Tempting as it is to “kill all the lawyers,” as Shakespeare said, some of them are faith-inspired leaders in their community, including one recently deceased judged and another newly minted law school graduate.

Tempting as it is to “kill all the lawyers,” some of them are faith-inspired leaders in their community, as one recently deceased and another newly minted lawyer show.
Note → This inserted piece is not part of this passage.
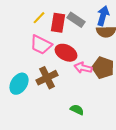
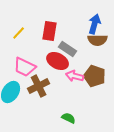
yellow line: (39, 18) -> (19, 33), moved
gray rectangle: (76, 20) -> (68, 49), moved
pink trapezoid: (41, 45) -> (25, 67), moved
Shakespeare’s famous line from Henry VI, “First thing we do, let’s kill all the lawyers,” needs no interpretation. We English speakers love to hate lawyers –those holders of privilege, manipulators of words and purveyors of power. Christians are called to the opposite: lowliness, speaking truth in love, emptiness of self. Can a Christian even be a lawyer?

Oh yes. They can participate in God’s healing of the world just like the rest of us, and because of their access to knowledge and position they can do it in particularly potent ways on behalf of the least of us.

Retired Judge Mace B. Thurman died recently at the age of 91. If you aren’t from Travis County, Texas, this probably doesn’t mean any more to you than the death of the rock mason listed before him in the obituaries or the homemaker listed after. He was buried at Tarrytown United Methodist Church.

For more than 35 years Judge Thurman adjudicated criminal cases where, as one lawyer quoted in the obituary put it, “you have a steady diet of the worst of human conduct.” But he added, “Judge Thurman was still able to see into the people." Thurman tried to keep people out of prison—but was never accused of being soft on crime. He “tried like hell” to get people on the right track, especially young people. He intentionally groomed a generation of young lawyers—prosecutors and defense attorneys—not only to become judges, but also to be leaders and models of integrity. Judge Thurman said that as a boy he had aspirations to be a street-car conductor, a garbage collector or a preacher. Citizens in Austin are grateful that he went the way he did: we need judges who care about our community with their actions and not just their words.

Judge Thurman is not the last of his kind. A new generation of lawyers also includes agents of God’s care of the most vulnerable and the shaping of the powers for the common good.

Hannah Miller, who graduated from the University of Texas Law School in 2009, has been credited by one judge with leading “triggering a potential paradigm shift” in the juvenile justice system. Reforms she advocated for are already in place in more than 50 Texas counties. When she witnessed the hellish conditions inside our maximum-security prisons as part of a law school clinic, she decided to focus her career on policy issues affecting prisoners, particularly youth and death-row inmates. Ms. Miller says “I believe that everyone has basic worth as a human being and the potential for transformation.” Perhaps it is no accident that she spent a year at Harvard Divinity School before starting law school.

We need more lawyer leaders like Judge Thurman and Hannah Miller, and they are sitting in our congregations right now. They may not know how badly we need them. They may be twittering or have tattoos. And they may be aching with what to do with their lives and have no words for it. They may graduate from church after confirmation if we don’t see who they are, if we don’t pay attention and talk together about important things—like God’s dream for healing, wholeness and reconciliation and the call they have to make that dream come true.

Melissa Wiginton is Vice President for Ministry Programs and Planning at the Fund for Theological Education.